We present two simple ideas: text-image maps coordinate text and image representations of a document, and our probabilistic search heuristics generate hypertext links from the text of citations. Using the World-Wide Web, we built an interface that lets readers move from a bibliography entry to the cited document with a mouse click. Similarly, readers can click on entries in the table of contents and move directly to them.
The use of bitmapped images also poses problems for one of the most basic uses of a digital library: following a reference from one document to another. A user is browsing a document -- looking at images of the document pages-- and discovers a reference to another work that is potentially of interest. The user highlights the reference with his or her mouse and clicks a button; the document that was referenced appears in a new window on the user's screen.
The preceding vision of a digital library -- a collection of page images with a hypertext-like interface -- is due to Saltzer [8]. Our work examines some of the issues involved in implementing this vision.

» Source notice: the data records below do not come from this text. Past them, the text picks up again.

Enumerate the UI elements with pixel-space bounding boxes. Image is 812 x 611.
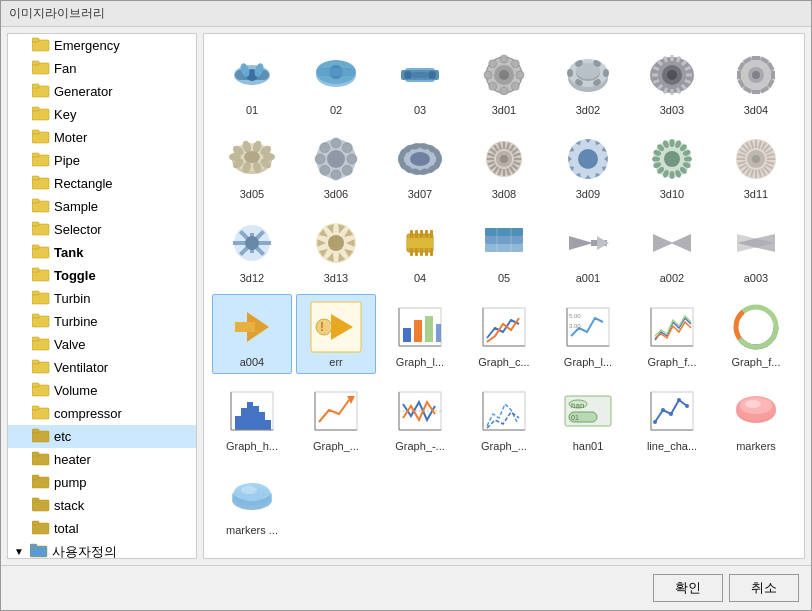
sidebar-item[interactable]: Pipe: [8, 149, 196, 172]
svg-rect-37: [32, 452, 39, 456]
svg-point-65: [516, 71, 524, 79]
ok-button[interactable]: 확인: [653, 574, 723, 602]
icon-cell[interactable]: 3d03: [632, 42, 712, 122]
svg-point-60: [428, 71, 436, 79]
icon-cell[interactable]: Graph_h...: [212, 378, 292, 458]
sidebar-item[interactable]: Valve: [8, 333, 196, 356]
icon-cell[interactable]: Graph_l...: [380, 294, 460, 374]
sidebar-item[interactable]: Selector: [8, 218, 196, 241]
svg-text:5.00: 5.00: [569, 313, 581, 319]
icon-cell[interactable]: 03: [380, 42, 460, 122]
icon-label: Graph_...: [313, 440, 359, 453]
cancel-button[interactable]: 취소: [729, 574, 799, 602]
icon-cell[interactable]: 3d08: [464, 126, 544, 206]
svg-point-64: [499, 70, 509, 80]
sidebar-item-label: Ventilator: [54, 360, 108, 375]
sidebar-item[interactable]: ▼ 사용자정의: [8, 540, 196, 559]
svg-point-259: [328, 235, 344, 251]
sidebar-item[interactable]: Moter: [8, 126, 196, 149]
icon-cell[interactable]: a002: [632, 210, 712, 290]
icon-cell[interactable]: 3d05: [212, 126, 292, 206]
sidebar-item[interactable]: Sample: [8, 195, 196, 218]
icon-cell[interactable]: markers: [716, 378, 796, 458]
icon-cell[interactable]: a001: [548, 210, 628, 290]
icon-label: markers: [736, 440, 776, 453]
svg-rect-5: [32, 84, 39, 88]
svg-rect-264: [415, 248, 418, 256]
svg-line-99: [685, 67, 691, 69]
icon-cell[interactable]: Graph_c...: [464, 294, 544, 374]
icon-label: 3d01: [492, 104, 516, 117]
sidebar-item[interactable]: Ventilator: [8, 356, 196, 379]
sidebar-item[interactable]: Turbin: [8, 287, 196, 310]
icon-label: 3d12: [240, 272, 264, 285]
sidebar-item[interactable]: Rectangle: [8, 172, 196, 195]
sidebar-item[interactable]: Volume: [8, 379, 196, 402]
icon-cell[interactable]: 3d09: [548, 126, 628, 206]
folder-icon: [32, 404, 50, 423]
icon-cell[interactable]: Graph_...: [464, 378, 544, 458]
icon-cell[interactable]: a003: [716, 210, 796, 290]
icon-image: [729, 132, 783, 186]
svg-rect-43: [32, 521, 39, 525]
icon-cell[interactable]: Graph_...: [296, 378, 376, 458]
sidebar-item[interactable]: pump: [8, 471, 196, 494]
sidebar-item[interactable]: Fan: [8, 57, 196, 80]
icon-label: 3d10: [660, 188, 684, 201]
svg-point-178: [500, 155, 508, 163]
icon-cell[interactable]: 3d07: [380, 126, 460, 206]
icon-cell[interactable]: 02: [296, 42, 376, 122]
icon-cell[interactable]: 5.00 3.00 Graph_l...: [548, 294, 628, 374]
sidebar-item[interactable]: Generator: [8, 80, 196, 103]
icon-cell[interactable]: 04: [380, 210, 460, 290]
icon-label: 04: [414, 272, 426, 285]
folder-icon: [32, 128, 50, 147]
icon-cell[interactable]: 3d13: [296, 210, 376, 290]
icon-cell[interactable]: 01: [212, 42, 292, 122]
svg-rect-262: [410, 248, 413, 256]
svg-rect-266: [420, 248, 423, 256]
sidebar-item[interactable]: stack: [8, 494, 196, 517]
icon-label: a001: [576, 272, 600, 285]
sidebar: Emergency Fan Generator Key Moter Pipe R…: [7, 33, 197, 559]
icon-cell[interactable]: Graph_f...: [632, 294, 712, 374]
icon-cell[interactable]: 3d10: [632, 126, 712, 206]
svg-point-132: [342, 165, 352, 175]
icon-cell[interactable]: ! err: [296, 294, 376, 374]
sidebar-item[interactable]: Toggle: [8, 264, 196, 287]
svg-marker-279: [597, 236, 609, 250]
icon-cell[interactable]: 3d12: [212, 210, 292, 290]
icon-cell[interactable]: Graph_-...: [380, 378, 460, 458]
icon-cell[interactable]: line_cha...: [632, 378, 712, 458]
svg-rect-293: [425, 316, 433, 342]
expand-icon[interactable]: ▼: [14, 546, 26, 557]
icon-cell[interactable]: 05: [464, 210, 544, 290]
sidebar-item[interactable]: Key: [8, 103, 196, 126]
sidebar-item[interactable]: compressor: [8, 402, 196, 425]
svg-rect-316: [247, 402, 253, 430]
icon-cell[interactable]: 3d02: [548, 42, 628, 122]
sidebar-item-label: Generator: [54, 84, 113, 99]
icon-cell[interactable]: a004: [212, 294, 292, 374]
icon-image: [645, 384, 699, 438]
icon-cell[interactable]: markers ...: [212, 462, 292, 542]
icon-cell[interactable]: 3d04: [716, 42, 796, 122]
sidebar-item[interactable]: Emergency: [8, 34, 196, 57]
folder-icon: [32, 519, 50, 538]
svg-line-89: [664, 88, 666, 94]
icon-image: [309, 132, 363, 186]
icon-cell[interactable]: han 01 han01: [548, 378, 628, 458]
icon-cell[interactable]: 3d11: [716, 126, 796, 206]
icon-image: [729, 216, 783, 270]
svg-marker-277: [569, 236, 593, 250]
svg-point-101: [667, 70, 677, 80]
sidebar-item[interactable]: Tank: [8, 241, 196, 264]
icon-cell[interactable]: 3d06: [296, 126, 376, 206]
sidebar-item[interactable]: total: [8, 517, 196, 540]
sidebar-item[interactable]: etc: [8, 425, 196, 448]
icon-cell[interactable]: 3d01: [464, 42, 544, 122]
icon-cell[interactable]: Graph_f...: [716, 294, 796, 374]
sidebar-item[interactable]: Turbine: [8, 310, 196, 333]
svg-rect-273: [485, 236, 523, 244]
sidebar-item[interactable]: heater: [8, 448, 196, 471]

The use of images as the primary data format gives rise to a common question. What is the advantage of images over Postscript or SGML or some other format? We see two primary motivations for page images. First, images are a good format for long-term, archival storage for three primary reasons:
Changes in disk, network, and display technology are rapidly making it feasible to build a large library of digital images, but the problem we address is the software support that will be needed to build hypertext documents with images. First, we describe text-image maps that allow users to treat images the same way they would treat text when they highlight regions and select references. Second, we use those text-image maps to generate hypertext links between documents on-the-fly.
Several other digital library projects have used images to display documents, including CORE [2], Dienst [6], RightPages [3], and TULIP [7]. Our work is different primarily because it focuses on a closer integration between text and image than has been reported before; we link text and image at the word level instead of the paragraph level. Also, much of the published work on CORE and RightPages discusses image processing and recognition, which we do not deal with.
When a user sees an interesting reference and wants to get a copy, he clicks on it; the system will receive the coordinates of the user's mouse click. Before the system can attempt to locate the document the user wants, it must use the image coordinates to locate the actual text that the user clicked on. Once this text is located, the system can use the search heuristics we describe to find the document cited.
The text-image map is nothing more than a list of words, and the coordinates of their location on the page. Given a pair of x,y coordinates, it requires a simple lookup to determine what word (if any) is at that location; given a word, the coordinates of its location on the page can be looked up.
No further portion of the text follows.